Here are my thoughts:
I) $$F(X<x)=1-\exp(-\lambda_ix) => F(X>x)=\exp(-\lambda_ix)$$
$$P(t+s>x|t>x)=\frac{P(t>x|t+s>x)P(t+s>x)}{P(t>x)}=\frac{1\exp(-\lambda_i(t+s))}{\exp(-\lambda_i(t)}=\exp(-\lambda_is)$$
$$P=p_1\exp(-\lambda_1s)+p_2\exp(-\lambda_2s)$$
It seems to me very strange that the final result does not depend on t. It is possible that this is directly related to the exponential distribution property (no memory), but I'm not sure.

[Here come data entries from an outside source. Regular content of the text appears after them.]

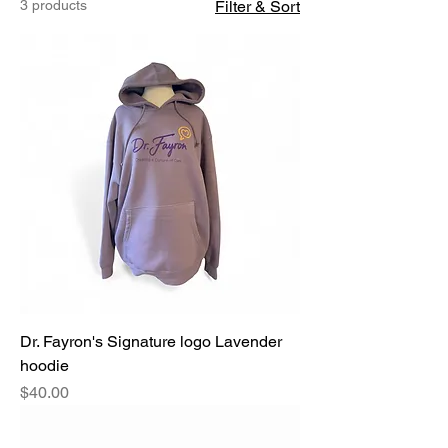
3 products
Filter & Sort
Dr. Fayron's Signature logo Lavender
hoodie
Price
$40.00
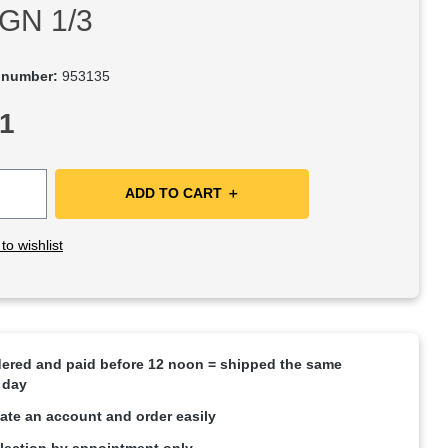
 GN 1/3
 number:
953135
rice:
51
ADD TO CART ＋
to wishlist
ered and paid before 12 noon = shipped the same
 day
ate an account and order easily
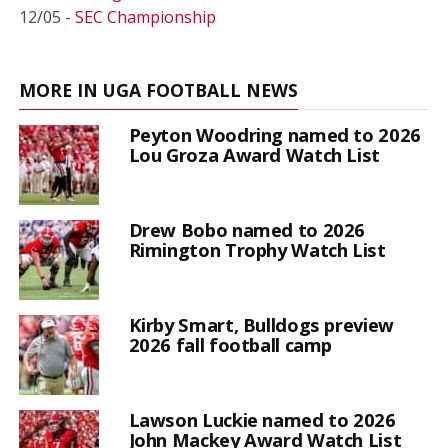
12/05 -
SEC Championship
MORE IN UGA FOOTBALL NEWS
Peyton Woodring named to 2026
Lou Groza Award Watch List
Drew Bobo named to 2026
Rimington Trophy Watch List
Kirby Smart, Bulldogs preview
2026 fall football camp
Lawson Luckie named to 2026
John Mackey Award Watch List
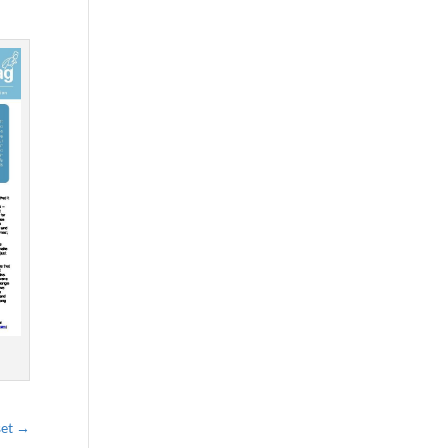
set
→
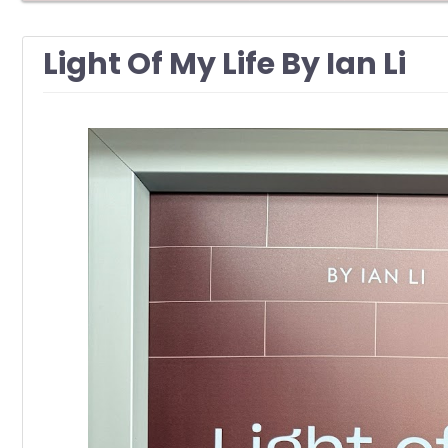
Light Of My Life By Ian Li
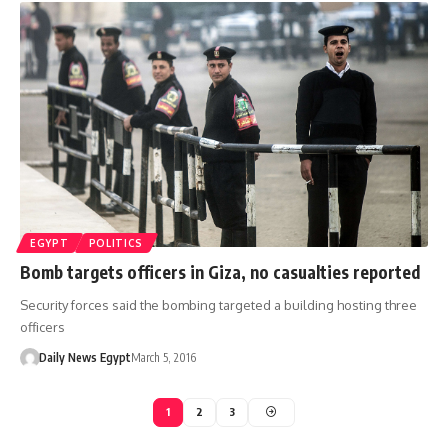
EGYPT
POLITICS
Bomb targets officers in Giza, no casualties reported
Security forces said the bombing targeted a building hosting three
officers
Daily News Egypt
March 5, 2016
1
2
3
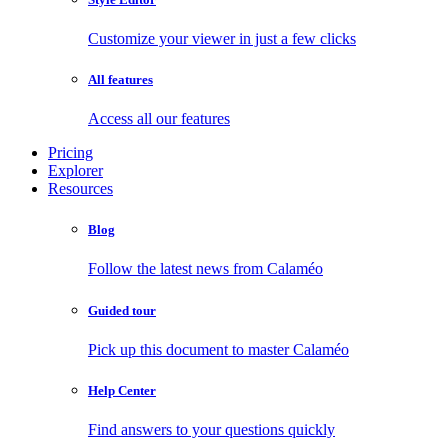
Customize your viewer in just a few clicks
All features
Access all our features
Pricing
Explorer
Resources
Blog
Follow the latest news from Calaméo
Guided tour
Pick up this document to master Calaméo
Help Center
Find answers to your questions quickly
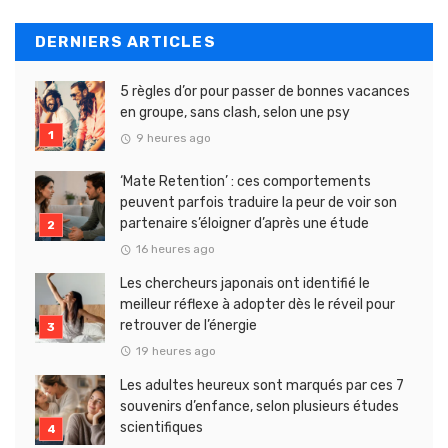
DERNIERS ARTICLES
5 règles d’or pour passer de bonnes vacances
en groupe, sans clash, selon une psy
9 heures ago
‘Mate Retention’ : ces comportements
peuvent parfois traduire la peur de voir son
partenaire s’éloigner d’après une étude
16 heures ago
Les chercheurs japonais ont identifié le
meilleur réflexe à adopter dès le réveil pour
retrouver de l’énergie
19 heures ago
Les adultes heureux sont marqués par ces 7
souvenirs d’enfance, selon plusieurs études
scientifiques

I will be glad to any feedback
Let $B_1$ (similarly $B_2$) be the event that battery $1$ (similarly battery $2$) was the one picked. Let $X$ be the lifetime. Then,
\begin{eqnarray*} P\left(X > t+s\,|\,X>t,B_1\right) &=& e^{-\lambda_1 s},\\ P\left(X > t+s\,|\,X>t,B_2\right) &=& e^{-\lambda_2 s}. \end{eqnarray*}
We then calculate
\begin{equation*} P\left(X >t+s\,|\,X>t\right) = P\left(X >t+s\,|\,X>t,B_1\right)P\left(B_1\,|\,X>t\right) + P\left(X >t+s\,|\,X>t,B_2\right)P\left(B_2\,|\,X>t\right). \end{equation*}
Some of these expressions we have computed. It remains to calculate
\begin{equation*} P\left(B_1\,|\,X>t\right) = \frac{P\left(X>t\,|\,B_1\right)P\left(B_1\right)}{P\left(X>t\,|\,B_1\right)P\left(B_1\right) + P\left(X>t\,|\,B_2\right)P\left(B_2\right)}. \end{equation*}
The other conditional probability is found similarly. So, the answer does depend on $s$ and $t$. You use memorylessness to compute probabilities of the form $P\left(X>t+s\,|\,X>t,B_i\right)$, but you still need probabilities of the form $P\left(B_i\,|\,X>t\right)$, which do depend on $t$.